Sales tax on food — the very phrase is a reminder of how draconian this concept is.
Is it evenly applied? Yes. Is it a sound economic policy? In theory. Is it a moral thing for government to do to its citizens? No.
No matter how strong the tax policies are to support the concept that government should feed off its citizens when they’re buying the most basic of life’s necessities, the moral argument against this regressive tax comes down to one thing: We are better than that.
We as Utahns pull together when tragedy strikes, we bring in meals when people are sick, we help when people are hurt, but somehow, we can’t see the common sense that makes this tax an untenable one.
As governor, I worked tirelessly with the Legislature and stakeholders for two years to pass tax reform in 2006 and 2007. Our goals were bold: broaden the tax base, simplify and bring the overall tax rate down and make Utah an economically sound, business friendly state to ensure our economic competitiveness for years to come. As part of this reform package we fought to remove all of the sales taxes from food.
Our tax reform experience produced unprecedented results — the state’s largest tax cut, a lower, single-rate flat tax along with reforming the corporate tax — all of which allowed Utah to better compete with other states, ultimately driving jobs to our state just as the economy was entering a recession. We also cut the sales tax on food by more than half. We did not remove it entirely, a regret I still have, but we significantly reduced it.

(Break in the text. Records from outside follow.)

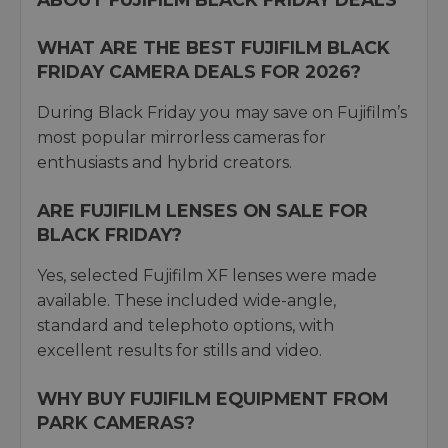
WHAT ARE THE BEST FUJIFILM BLACK
FRIDAY CAMERA DEALS FOR 2026?
During Black Friday you may save on Fujifilm’s
most popular mirrorless cameras for
enthusiasts and hybrid creators.
ARE FUJIFILM LENSES ON SALE FOR
BLACK FRIDAY?
Yes, selected Fujifilm XF lenses were made
available. These included wide-angle,
standard and telephoto options, with
excellent results for stills and video.
WHY BUY FUJIFILM EQUIPMENT FROM
PARK CAMERAS?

As legislators contemplate a tax reform update, reflecting on the lessons learned from our earlier experiences is instructive.

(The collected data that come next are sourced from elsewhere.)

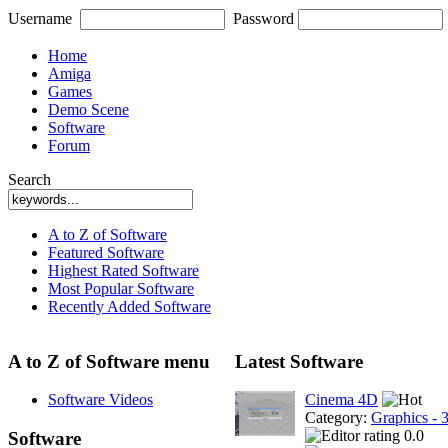
Username
Password
Home
Amiga
Games
Demo Scene
Software
Forum
Search
A to Z of Software
Featured Software
Highest Rated Software
Most Popular Software
Recently Added Software
A to Z of Software menu
Latest Software
Software Videos
Cinema 4D
Category:
Graphics - 
0.0
Software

Yes, our sales tax base is a fickle and unstable thing. Yes, broadening the base always makes economic sense for tax policy. No, sales tax on food is not the answer.

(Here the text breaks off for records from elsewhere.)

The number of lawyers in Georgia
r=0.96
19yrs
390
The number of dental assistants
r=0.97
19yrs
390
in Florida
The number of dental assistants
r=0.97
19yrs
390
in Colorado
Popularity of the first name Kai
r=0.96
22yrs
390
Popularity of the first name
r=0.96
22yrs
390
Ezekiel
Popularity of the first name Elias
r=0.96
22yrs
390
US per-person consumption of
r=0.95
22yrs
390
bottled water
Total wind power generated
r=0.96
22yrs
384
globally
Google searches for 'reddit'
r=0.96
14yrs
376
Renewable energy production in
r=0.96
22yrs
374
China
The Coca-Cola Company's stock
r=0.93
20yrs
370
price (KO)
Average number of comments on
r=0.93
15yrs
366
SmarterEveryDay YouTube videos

As Utahns we should be appalled that the first solution being dredged up is this low-hanging fruit that not only affects all Utahns but is unimaginative and harmful.
As Utahns we should be appalled that the first solution being dredged up is this low-hanging fruit that not only affects all Utahns but is unimaginative and harmful. The fact that it is dressed up by the idea that it would be covered by a tax credit should only be seen for what it really is. It’s an insurance policy that disproportionately aims the tax at Utah’s most vulnerable population — those who don’t even make enough to file taxes let alone jump through the hoops for a tax credit, which then only comes months after the money could have been used on rent and heat and, well ... food.
If the honest intent is to truly maintain the benefit of this already reduced tax, why provide a credit when an exemption is more effective and already in place? Utah — No. 1 in the nation for volunteerism — currently ranks with six other states with a reduced sales tax on food. There are 32 states in the nation who do not tax food. Now, there are all kinds of studies and data, but this shouldn’t be about data. This should be about doing what is right for Utahns.
Taxing food does not draw businesses in. Taxing food does not improve our quality of life or make employees want to come or stay in Utah. Taxing food is the wrong move.
Republican Jon Huntsman Jr. is a Utah gubernatorial candidate. He previously served as Utah’s 16th governor from 2003 to 2009.